[画像]自民党の平沢勝栄さん、2012年7月20日、衆院内閣委員会、衆議院インターネット審議中継から。
【衆議院内閣委員会 2012年7月20日(金)】
衆議院内閣委員会(委員長は民主党の荒井聰さん)は7月20日(金)、「暴力団対策法改正法案(180閣法46号)」の趣旨説明を松原仁・国家公安委員長から受け、質疑をし、可決しました。6月22日(金)から始まった延長国会で、法案が衆院委員会を可決するのは、6月26日(火)の衆院一体改革特別委員会(中野寛成委員長)での一体改革関連8法案以来、24日ぶり。

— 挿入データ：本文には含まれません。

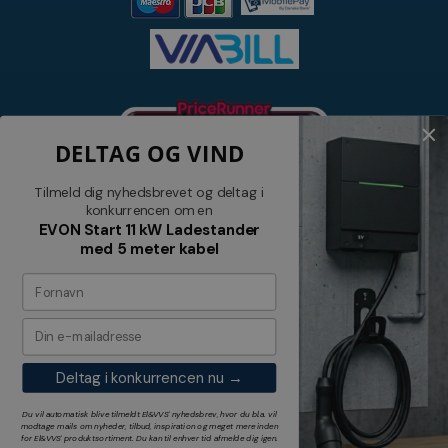
DELTAG OG VIND
Tilmeld dig nyhedsbrevet og deltag i
konkurrencen om en
EVON Start 11 kW Ladestander
med 5 meter kabel
Nyhedsbrev
Tilmeld dig vores nyhedsbrev og
modtag relevante tilbud og nyheder
Deltag i konkurrencen nu →
Tilmeld
Du vil automatisk blive tilmeldt El&VVS' nyhedsbrev, hvor du bl.a. vil
modtage mails om nyheder, tilbud, inspiration og meget mere inden
for
El&VVS'
produktsortiment. Du kan til enhver tid afmelde dig igen.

警察庁官僚出身の自民党・平沢勝栄さんは、身内だからこそ、警察庁に厳しい姿勢を示しました。政府参考人の後輩官僚に対して、「外国には暴力団が存在するのか」と質問。政府参考人によると、外国にはマフィアのような組織もあるが隠然とした秘密組織であり、日本の暴力団(ヤクザ)のように顕然たる犯罪組織は諸外国にはないとのこと。これには私も目から鱗が落ちました。そして、政府参考人が警察庁が暴力団を撲滅させるのは日本国憲法に違反するとの見解を示すと、平沢さんは「本当にそんな説を唱えている学者がいるのか」。政府参考人は「たしかにそういう学者はいない」と答弁。
平沢さんはイギリス留学中に「日本ほど治安の悪い国はない。警察官は銃を持っているし、ヤクザがいる」と言われたとし、「暴力団をつぶすべきだ!」と絶叫。そのうえで、「なぜ、警察庁は暴対法を何か(ヤクザがらみの事件が)あるごとに小出しに改正するのか。抜本的に改正すべきだ」としました。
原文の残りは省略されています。